(Beginning of Exercise data)

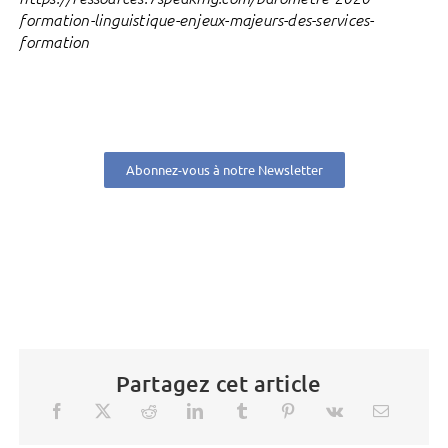
formation-linguistique-enjeux-majeurs-des-services-
formation
Abonnez-vous à notre Newsletter
Partagez cet article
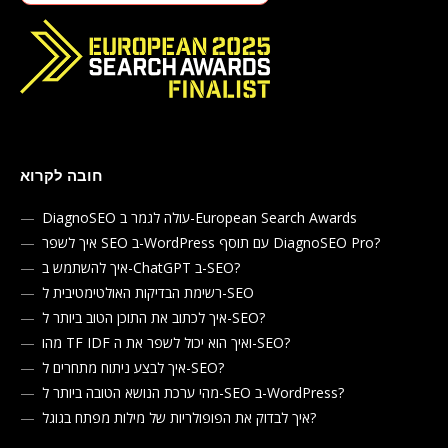
חובה לקרוא
DiagnoSEO עולה לגמר ב-European Search Awards
איך לשפר SEO ב-WordPress עם תוסף DiagnoSEO Pro?
איך להשתמש ב-ChatGPT ב-SEO?
רשימת הבדיקות האולטימטיבית ל-SEO
איך לכתוב את התוכן הטוב ביותר ל-SEO?
מהו TF IDF ואיך הוא יכול לשפר את ה-SEO?
איך לבצע ניתוח מתחרים ל-SEO?
מהי ערכת הנושא הטובה ביותר ל-SEO ב-WordPress?
איך לבדוק את הפופולריות של מילות מפתח בגוגל?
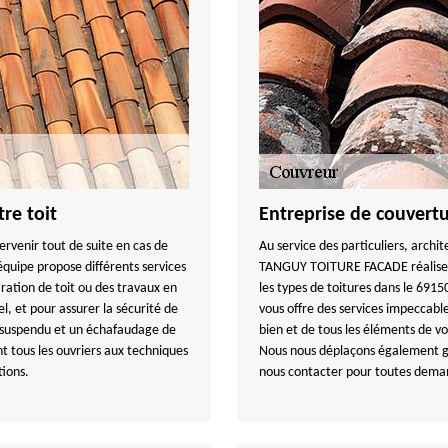
re toit
Entreprise de couvert
venir tout de suite en cas de
Au service des particuliers, archi
équipe propose différents services
TANGUY TOITURE FACADE réalise la
ation de toit ou des travaux en
les types de toitures dans le 6915
l, et pour assurer la sécurité de
vous offre des services impeccable
 suspendu et un échafaudage de
bien et de tous les éléments de vo
 tous les ouvriers aux techniques
Nous nous déplaçons également gr
tions.
nous contacter pour toutes dema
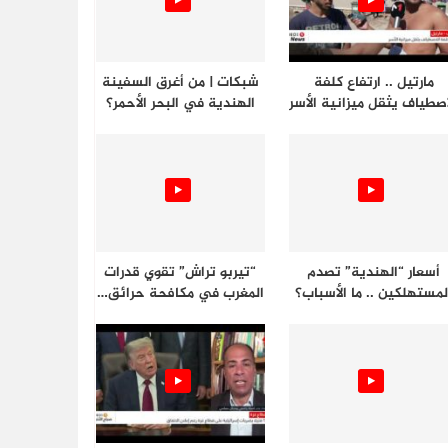
مارتيل .. ارتفاع كلفة
شبكات | من أغرق السفينة
اصطياف يثقل ميزانية الأسر
الهندية في البحر الأحمر؟
أسعار “الهندية” تصدم
“تيربو تراش” تقوي قدرات
لمستهلكين .. ما الأسباب؟
المغرب في مكافحة حرائق…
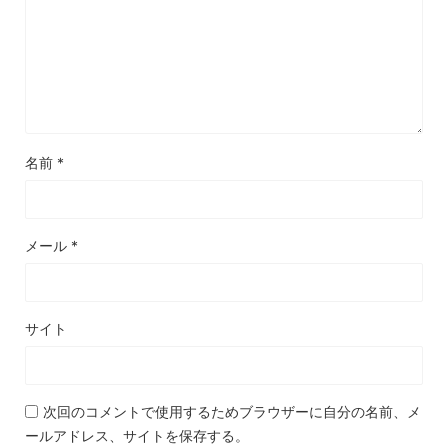
名前
*
メール
*
サイト
次回のコメントで使用するためブラウザーに自分の名前、メ
ールアドレス、サイトを保存する。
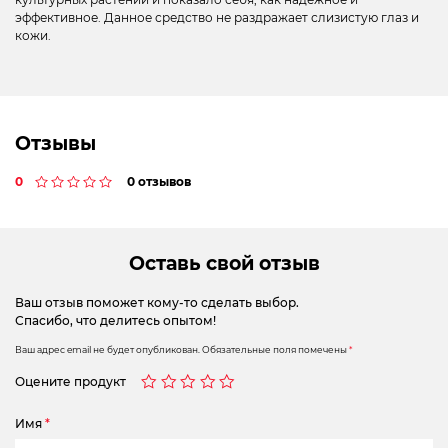
эффективное. Данное средство не раздражает слизистую глаз и
кожи.
Отзывы
0
0 отзывов
Оставь свой отзыв
Ваш отзыв поможет кому-то сделать выбор.
Спасибо, что делитесь опытом!
Ваш адрес email не будет опубликован.
Обязательные поля помечены
*
Оцените продукт
Имя
*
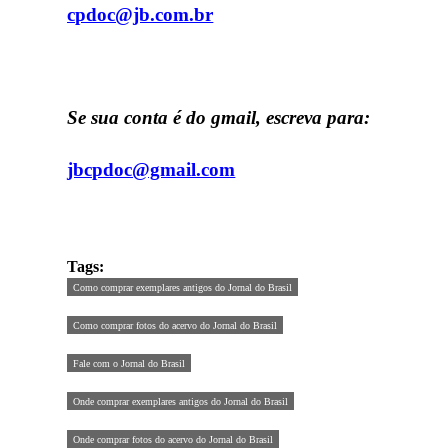
cpdoc@jb.com.br
Se sua conta é do gmail, escreva para:
jbcpdoc@gmail.com
Tags:
Como comprar exemplares antigos do Jornal do Brasil
Como comprar fotos do acervo do Jornal do Brasil
Fale com o Jornal do Brasil
Onde comprar exemplares antigos do Jornal do Brasil
Onde comprar fotos do acervo do Jornal do Brasil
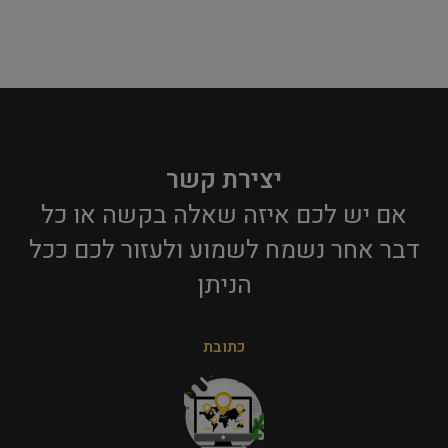
יצירת קשר
אם יש לכם איזה שאלה בקשה או כל
דבר אחר נשמח לשמוע ולעזור לכם ככל
הניתן​
כתובת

(End of Exercise data)

= Action item =
Filter the listing down to the lines holding the word "vous", and return those.

= Task answer =
Abonnez-vous à notre Newsletter
vous offre des services impeccable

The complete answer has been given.